Addressing Missing and Noisy Modalities in One Solution: Unified Modality-Quality Framework for Low-quality Multimodal Data

This paper proposes the Unified Modality-Quality (UMQ) framework, which jointly addresses missing and noisy modalities in multimodal affective computing through a rank-guided quality estimator, a quality enhancer leveraging cross-modal and baseline information, and a quality-aware mixture-of-experts module, thereby outperforming state-of-the-art methods across various low-quality data scenarios.

Sijie Mai, Shiqin Han, Haifeng Hu

Published 2026-03-04
📖 5 min read🧠 Deep dive

Imagine you are trying to understand a movie by watching it with three friends: one who sees the visuals, one who hears the audio, and one who reads the subtitles.

In a perfect world, all three friends give you perfect information. But in the real world, things go wrong.

  • The "Missing" Friend: Sometimes, the friend who reads subtitles falls asleep or the camera breaks, so you get no information from them.
  • The "Noisy" Friend: Sometimes, the friend who hears audio is in a loud construction zone, or the friend who sees visuals is squinting through dirty glasses. They give you information, but it's garbled and confusing.

Most previous computer programs tried to fix these two problems separately. They had one team for "missing data" and a different team for "noisy data." But in real life, these problems often happen at the same time!

This paper introduces a new system called UMQ (Unified Modality-Quality). Think of UMQ as a super-smart movie director who manages a team of specialists to handle any combination of bad data, whether it's missing, noisy, or both.

Here is how UMQ works, broken down into three simple steps:

1. The Quality Inspector (The "Sniffer")

Before the director tries to fix anything, they need to know how bad the situation is.

  • The Problem: It's hard to say exactly "how bad" a piece of data is with a single number (like "this audio is 4.2 out of 10 bad").
  • The UMQ Solution: Instead of guessing an exact number, the system acts like a sports referee. It doesn't need to know the exact score; it just needs to know who is playing better.
    • Analogy: Imagine a referee comparing two runners. They don't need to know the exact speed of each runner; they just need to know, "Runner A is faster than Runner B."
    • The system compares different pieces of data and ranks them. This helps it learn to spot "bad" data without getting confused by fake or inaccurate labels.

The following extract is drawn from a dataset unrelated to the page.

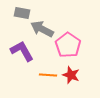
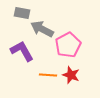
pink pentagon: rotated 10 degrees clockwise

2. The Quality Enhancer (The "Restorer")

Once the system knows which data is bad, it tries to fix it. But it doesn't just guess randomly. It uses two specific tools:

  • Tool A: The "Sample-Specific" Clue: It looks at what the other friends (modalities) are saying about this specific scene.
    • Analogy: If the audio friend is shouting nonsense, but the visual friend sees the character crying, the system knows the audio is likely wrong and uses the visual clue to guess what the audio should have been.
  • Tool B: The "Modality-Specific" Baseline: It remembers what "good" audio or "good" video usually looks like in general.
    • Analogy: Think of this as a reference library. Even if the current audio is noisy, the system knows that human voices usually have a certain rhythm. It uses this "library" of normal sounds to clean up the noisy audio.
  • The Result: The system rebuilds the bad data, making it sound and look much closer to the original, high-quality version.

3. The Expert Switchboard (The "Traffic Controller")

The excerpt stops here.